La séquence redoutée de The Devil and Father Amorth ressemble finalement à une version de L’Exorciste sans les maquillages de Dick Smith ni les volontaires extrapolations friedkiniennes : durant dix-sept minutes, Cristina, une jeune Italienne, part en transe, modifie la tonalité de sa voix, redouble de force afin d’échapper aux trois hommes (dont son amoureux) qui la bloquent sur son siège. Loin du père Merrin, Gabriele Amorth est un peu blasé, pas du tout terrorisé. Cristina, de son côté, rejoint les comptes-rendus des rares cas d’exorcismes approuvés par l’Eglise : la possession se manifeste irrégulièrement, jamais longtemps ; la victime ne crache pas de la bile verdâtre ni ne voltige dans les airs ; ses traits faciaux ne se modifient qu’en fonction de la fatigue physique ou de l’anorexie (sur ce point, il faut lire le terrifiant ouvrage L’Exorcisme d’Anneliese Michel de Félicitas D. Goodman).
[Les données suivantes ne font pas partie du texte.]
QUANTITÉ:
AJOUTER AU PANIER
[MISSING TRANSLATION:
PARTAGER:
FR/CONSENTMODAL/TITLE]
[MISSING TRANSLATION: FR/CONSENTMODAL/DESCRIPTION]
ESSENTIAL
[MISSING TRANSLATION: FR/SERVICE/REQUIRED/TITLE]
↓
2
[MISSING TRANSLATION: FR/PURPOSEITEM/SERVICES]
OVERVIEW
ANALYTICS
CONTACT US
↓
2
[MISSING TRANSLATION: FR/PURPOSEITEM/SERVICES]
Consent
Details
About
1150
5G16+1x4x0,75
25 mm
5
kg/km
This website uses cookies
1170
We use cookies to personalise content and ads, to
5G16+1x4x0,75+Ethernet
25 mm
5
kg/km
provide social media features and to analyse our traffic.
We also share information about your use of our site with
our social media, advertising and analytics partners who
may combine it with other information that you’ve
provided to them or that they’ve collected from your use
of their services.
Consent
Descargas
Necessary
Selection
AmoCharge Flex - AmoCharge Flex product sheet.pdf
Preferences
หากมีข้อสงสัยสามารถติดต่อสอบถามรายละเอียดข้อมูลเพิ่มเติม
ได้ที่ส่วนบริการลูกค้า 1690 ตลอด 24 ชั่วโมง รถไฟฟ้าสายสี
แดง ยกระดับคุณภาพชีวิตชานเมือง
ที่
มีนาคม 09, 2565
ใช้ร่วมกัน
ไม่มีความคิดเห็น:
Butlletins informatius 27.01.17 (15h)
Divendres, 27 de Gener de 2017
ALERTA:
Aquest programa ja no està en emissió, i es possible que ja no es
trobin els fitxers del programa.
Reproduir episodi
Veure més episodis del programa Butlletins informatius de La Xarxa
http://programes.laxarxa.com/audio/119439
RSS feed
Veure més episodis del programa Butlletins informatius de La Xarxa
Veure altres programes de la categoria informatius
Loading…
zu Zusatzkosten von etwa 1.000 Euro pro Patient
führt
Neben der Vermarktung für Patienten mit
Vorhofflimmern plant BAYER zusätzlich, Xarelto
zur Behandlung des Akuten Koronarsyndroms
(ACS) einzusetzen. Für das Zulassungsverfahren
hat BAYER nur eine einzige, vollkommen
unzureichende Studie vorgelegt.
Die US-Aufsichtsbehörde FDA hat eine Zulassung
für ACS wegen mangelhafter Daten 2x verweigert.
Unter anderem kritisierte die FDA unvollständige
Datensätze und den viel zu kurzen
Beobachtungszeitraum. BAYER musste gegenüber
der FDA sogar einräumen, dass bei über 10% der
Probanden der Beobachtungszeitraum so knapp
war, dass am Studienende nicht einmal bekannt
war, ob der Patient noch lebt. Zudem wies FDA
L’Exorciste partait d’un fait divers controversé : en 1949 dans le Maryland, un jeune garçon soi-disant possédé par le Diable fut soigné par un prêtre exorciste. Friedkin et William Peter Blatty (auteur du roman) exagéraient à des fins cinématographiques le rapport officiel du Vatican : la possession de Regan se montrait non-stop, la victime vomissait, se masturbait avec un crucifix, faisait un 180° avec sa tête… Friedkin agrippait un réel pour l’emmener vers les territoires du mystère. Cet onirisme provoquait un effroi banalement quotidien, car avant de montrer la transformation de Regan en démon, le film insistait d’abord sur le parcours médical de l’adolescente : scanners, hypnose et piqures s’acharnaient sur le corps et le cerveau du « malade ». Le cinéaste prenait soin de rationnaliser la première partie du film pour faire admettre l’aberration qui allait suivre.
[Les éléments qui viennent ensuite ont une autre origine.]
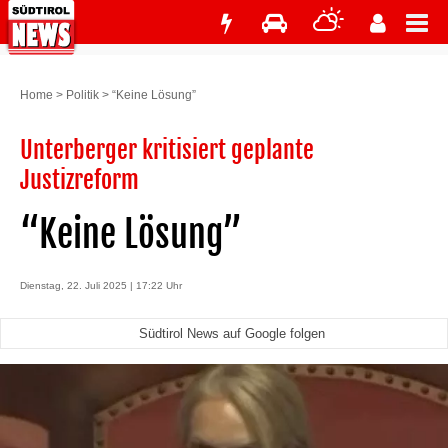
Home
>
Politik
>
“Keine Lösung”
Unterberger kritisiert geplante
Justizreform
“Keine Lösung”
Dienstag, 22. Juli 2025 | 17:22 Uhr
Südtirol News auf Google folgen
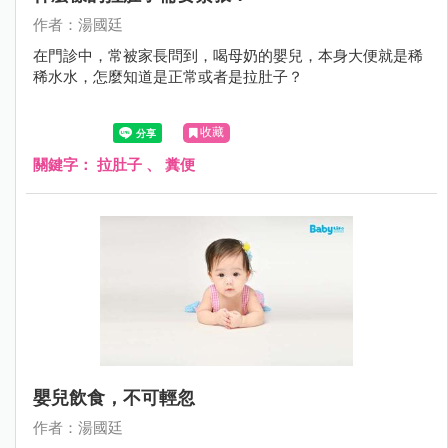
作者：湯國廷
在門診中，常被家長問到，喝母奶的嬰兒，本身大便就是稀
稀水水，怎麼知道是正常或者是拉肚子？
收藏
關鍵字：
拉肚子
、
糞便
嬰兒飲食，不可輕忽
作者：湯國廷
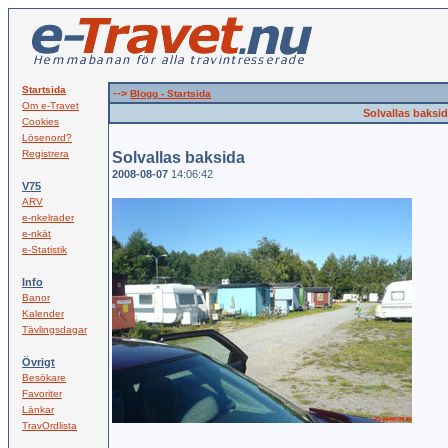
Startsida
-->
Blogg - Startsida
Om e-Travet
Solvallas baksi
Cookies
Lösenord?
Registrera
Solvallas baksida
2008-08-07
14:06:42
V75
ARV
e-nkelrader
e-nkät
e-Statistik
Info
Banor
Kalender
Tävlingsdagar
Övrigt
Besökare
Favoriter
Länkar
TravOrdlista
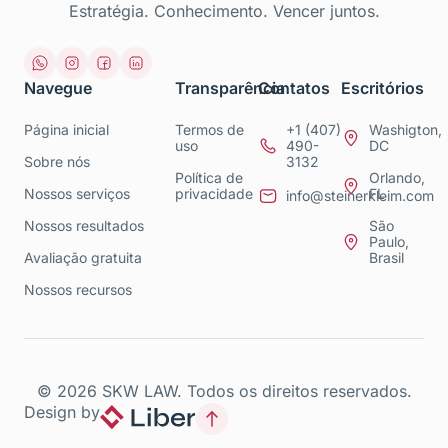
Estratégia. Conhecimento. Vencer juntos.
Navegue
Transparência
Contatos
Escritórios
Página inicial
Termos de
+1 (407)
Washigton,
uso
490-
DC
Sobre nós
3132
Política de
Orlando,
Nossos serviços
privacidade
FL
info@steinerkleim.com
Nossos resultados
São
Paulo,
Avaliação gratuita
Brasil
Nossos recursos
© 2026 SKW LAW. Todos os direitos reservados.
Design by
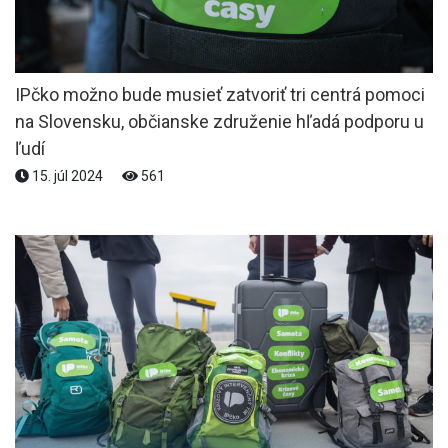
IPčko možno bude musieť zatvoriť tri centrá pomoci
na Slovensku, občianske združenie hľadá podporu u
ľudí
15. júl 2024
561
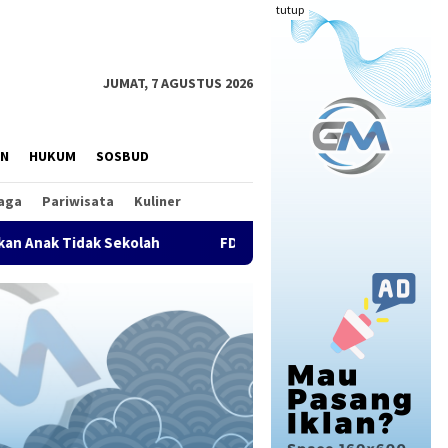
tutup
JUMAT, 7 AGUSTUS 2026
AN
HUKUM
SOSBUD
aga
Pariwisata
Kuliner
kolah
FDI Satukan Komunitas Drone Nasional, Kopdar Pe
The Devil and Father Amorth se construit autour d’un schéma inverse : il s’agit maintenant de partir de l’inconcevable pour confronter celui-ci au réel. L’axe fort de ce documentaire tient moins à sa séance d’exorcisme qu’à la ténacité de Friedkin à vouloir lui trouver une causalité scientifique et thérapeutique. Lors de sa dernière partie, The Devil and Father Amorth renvoie à l’un des plans parmi les plus dérangeants tournés par Friedkin : dans Rampage, une armada de médecins auscultait au scanner le cerveau de l’assassin Charles Reece afin d’y déceler une lésion justifiant ses actes sanguinaires. L’existence du mal peut-il s’analyser et se comprendre grâce à la science ? Eternel questionnement friedkinien.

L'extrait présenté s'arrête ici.